CLEVELAND -- Roger Clemens limped away from 2007 an ineffective mess, no longer a postseason menace. Pedro Martinez has all but disappeared. Curt Schilling is pitching on blood (though no bloody sock) and guts instead of pure stuff.
Into the autumnal breech steps Josh Beckett.
|'I think that would be something I could do,' Josh Beckett says of working an inning or two in a potential Game 7. (AP)|
Boston's ace is dominating this October the way a chainsaw takes care of a tree.
Any questions should be directed to Travis Hafner (1-for-7 with three strikeouts against Beckett in Games 1 and 5) and Victor Martinez (1-for-6). Any arguments, go see Ryan Garko (0-for-4 with two strikeouts) or Jhonny Peralta (0-for-5 with one whiff). Other witnesses? The Los Angeles Angels are qualified to corroborate.

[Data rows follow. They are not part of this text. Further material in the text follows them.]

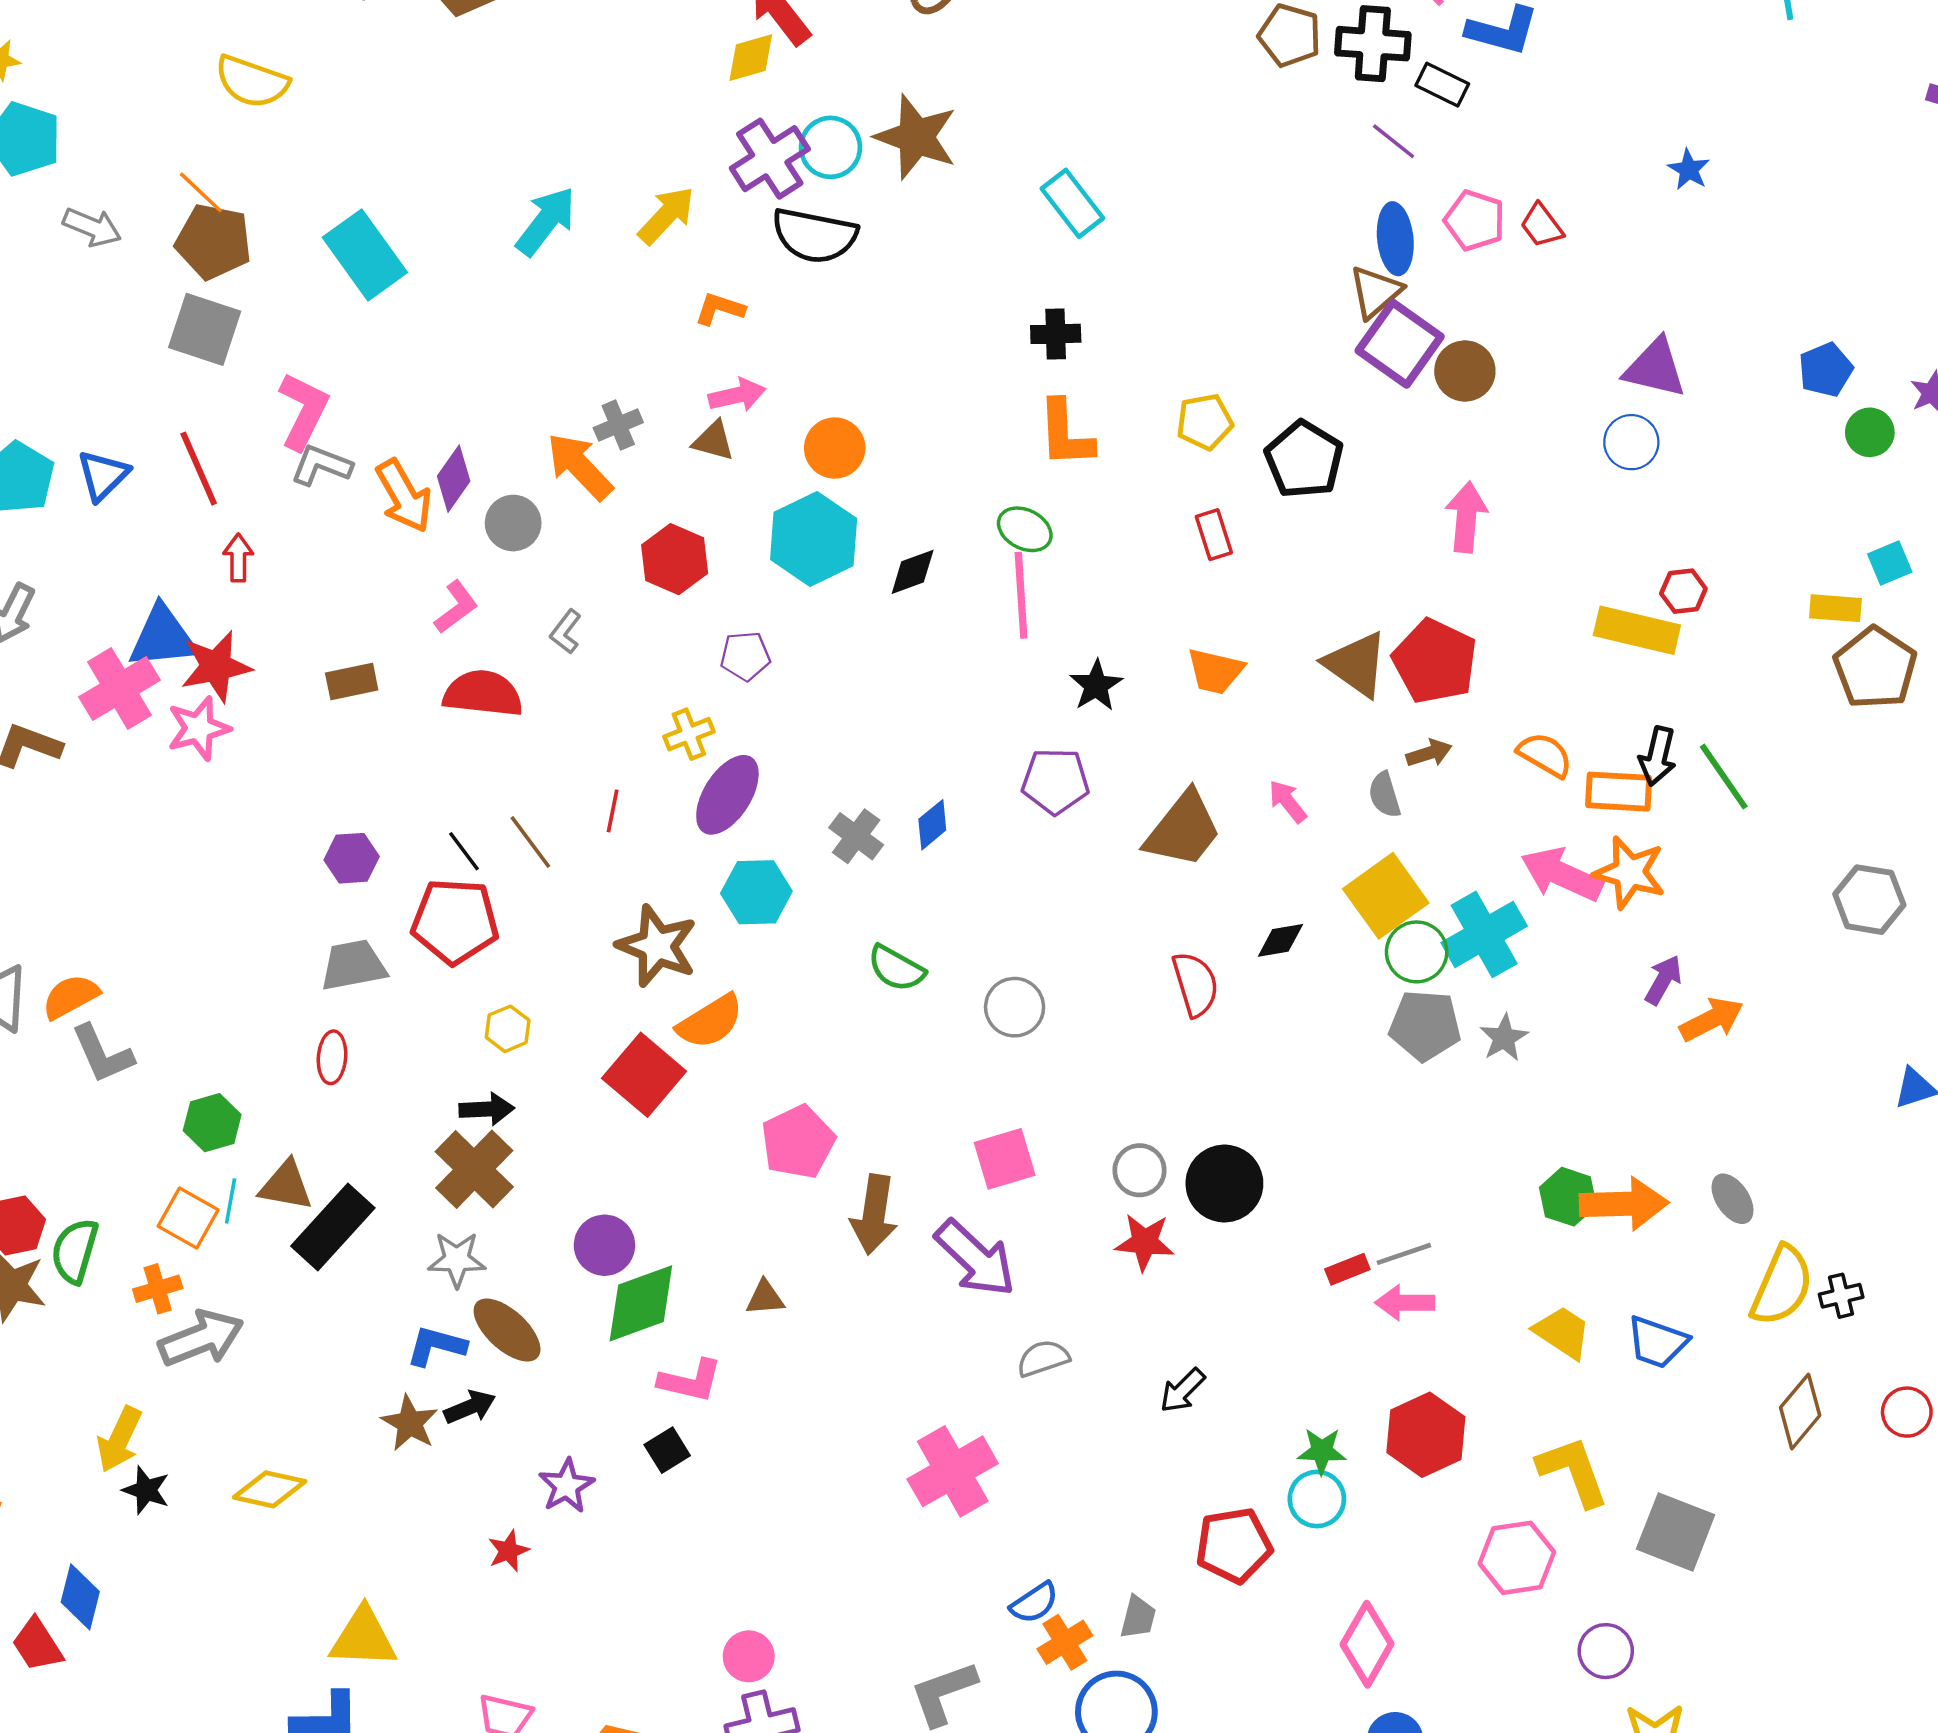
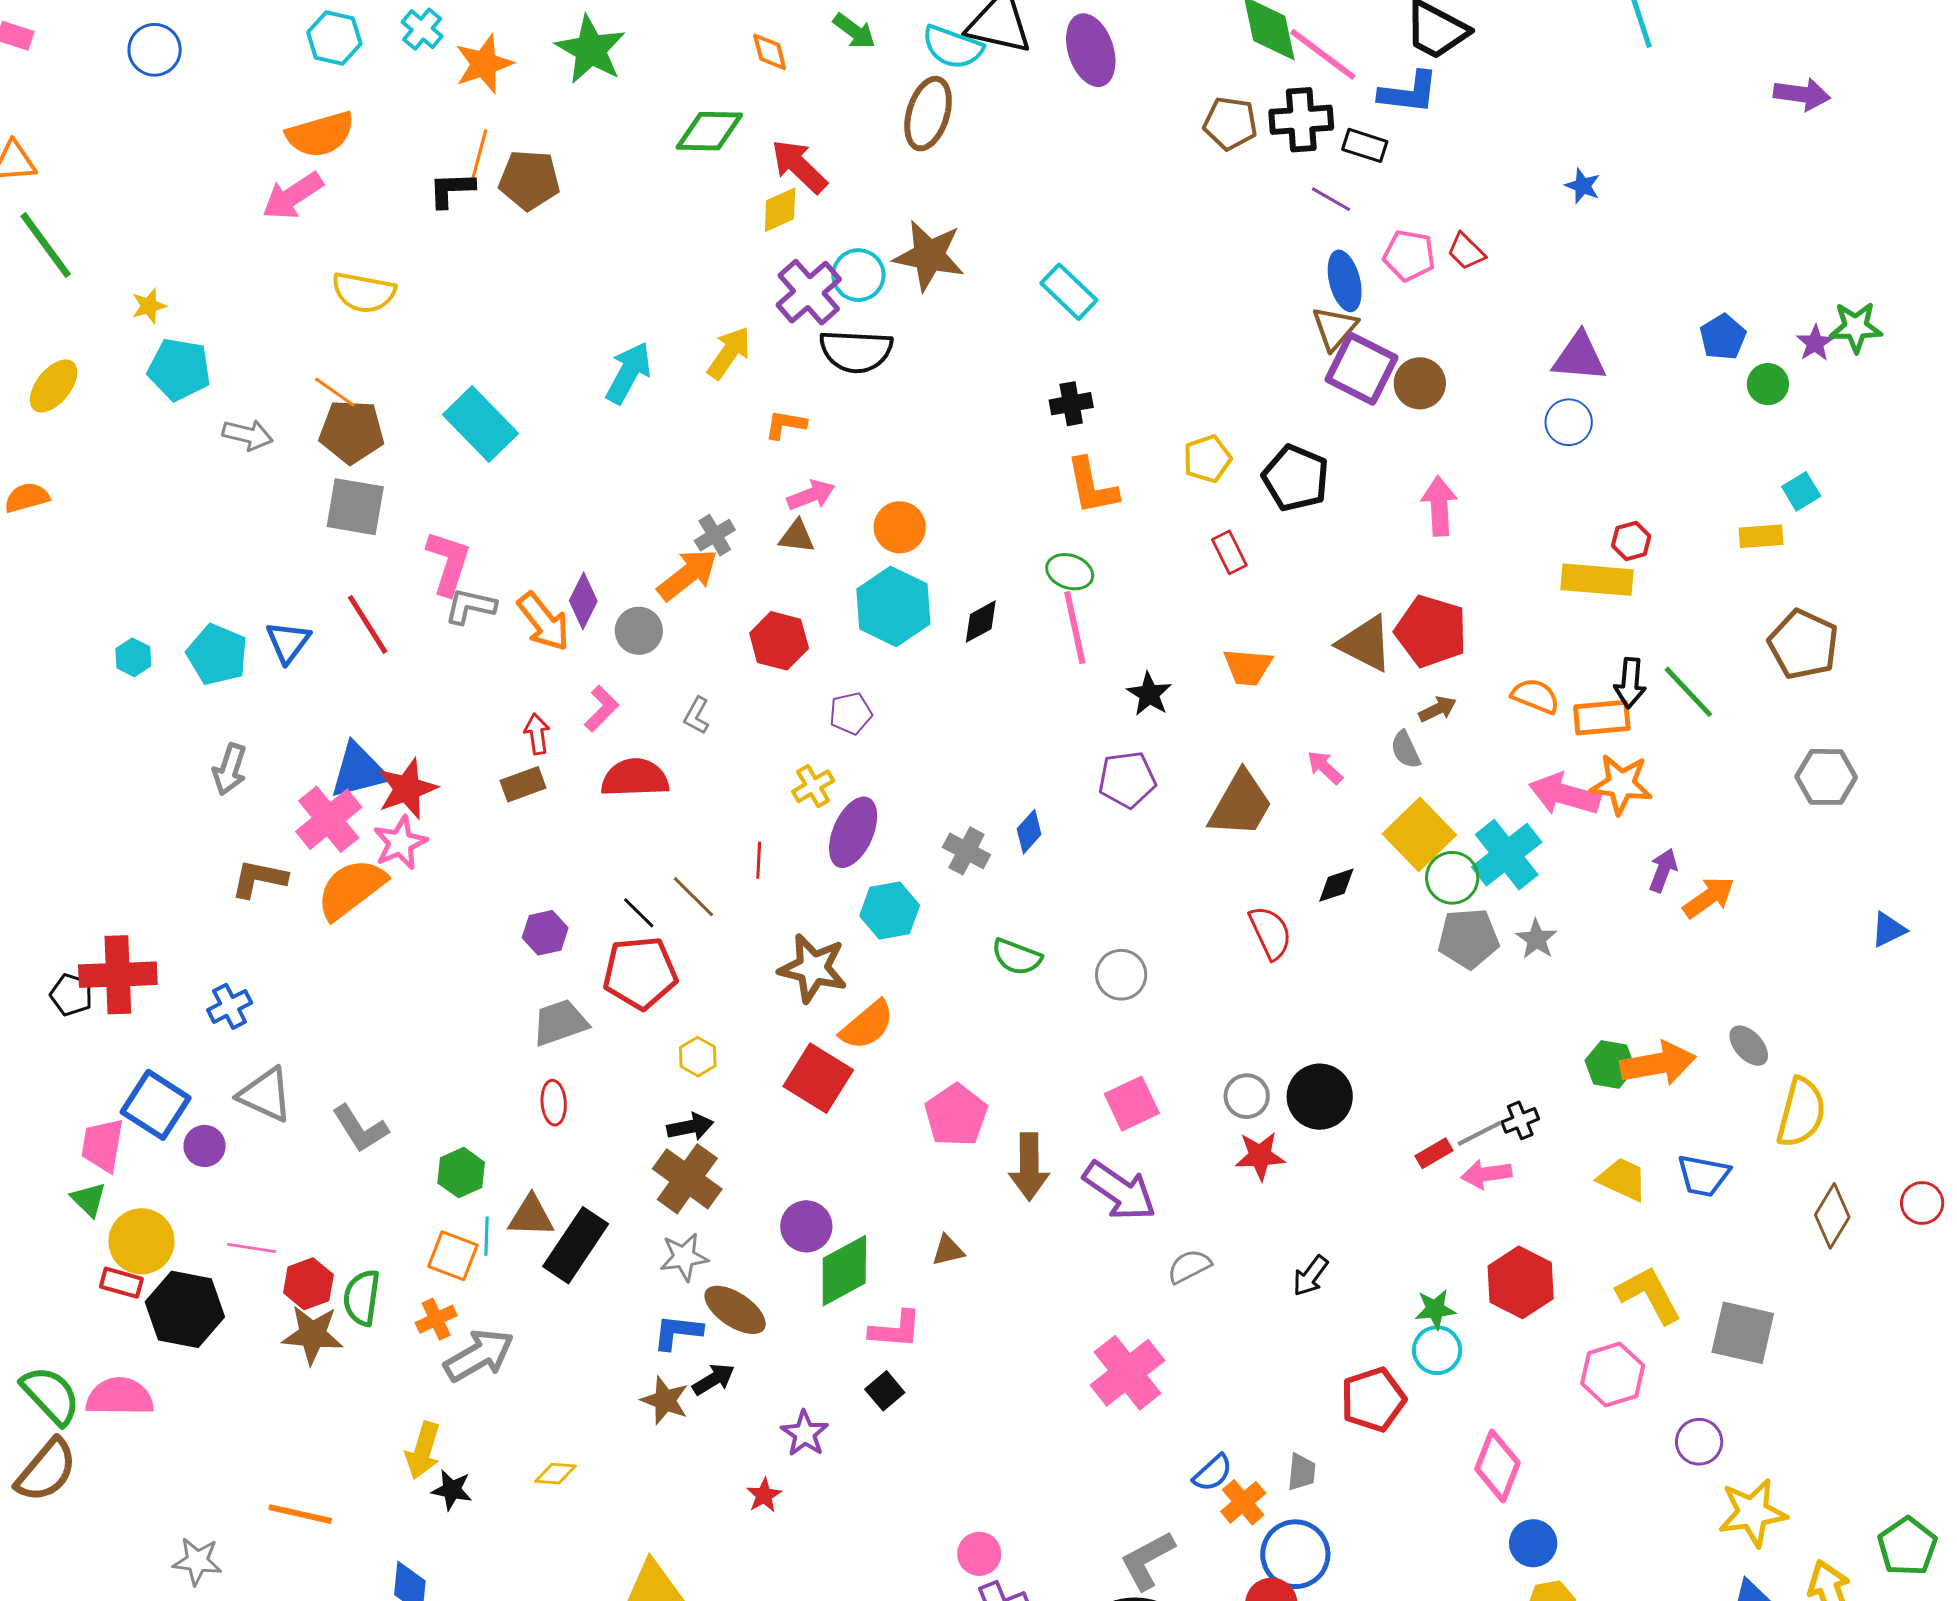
orange arrow: (580, 466) -> (688, 575), turned 104
red arrow: (238, 558) -> (537, 734), moved
brown pentagon: (1875, 668) -> (1803, 644), moved
orange semicircle: (71, 997) -> (351, 889), moved, size x1.5
black cross: (1841, 1296) -> (1520, 1120), moved
yellow diamond: (270, 1489) -> (555, 1474), size x0.7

Beckett is 3-0 this postseason, and he's allowed only three runs in 23 innings. That's a 1.17 ERA, and he's compiled 26 strikeouts against only one walk this postseason. One walk!
"That's why he's the best, man," Boston second baseman Dustin Pedroia said. "That's why we love him. He goes out and deals."
In October, it's a New Deal: In nine postseason games -- eight starts -- Beckett lifetime is 5-2 with a 1.78 ERA. And, in 65 2/3 innings pitched, he's allowed only 34 hits, walked only 13 batters ... and whiffed 73.
Right now, not only is Beckett the clear-cut MVP of these playoffs, he's the new generation poster boy of October pitchers. Clemens was never this dominating in the postseason. Schilling and Martinez had their moments but this, this ...
"There's no question he's done things that are hard to compare to," Boston catcher Jason Varitek said in reference to Beckett's place among the pantheon of recent October pitching heroes.
He deflated Jacobs Field as easily as pulling the plug from an inflatable raft. By the middle innings, with the Red Sox leading 2-1, the place was nervously quiet. By the late innings, after Boston scored two in the seventh and three more in the eighth, the joint was crestfallen.
In the dugout, the Indians' faces were more blank than their batting lines.
In the clubhouse afterward, the Indians manager was perplexed.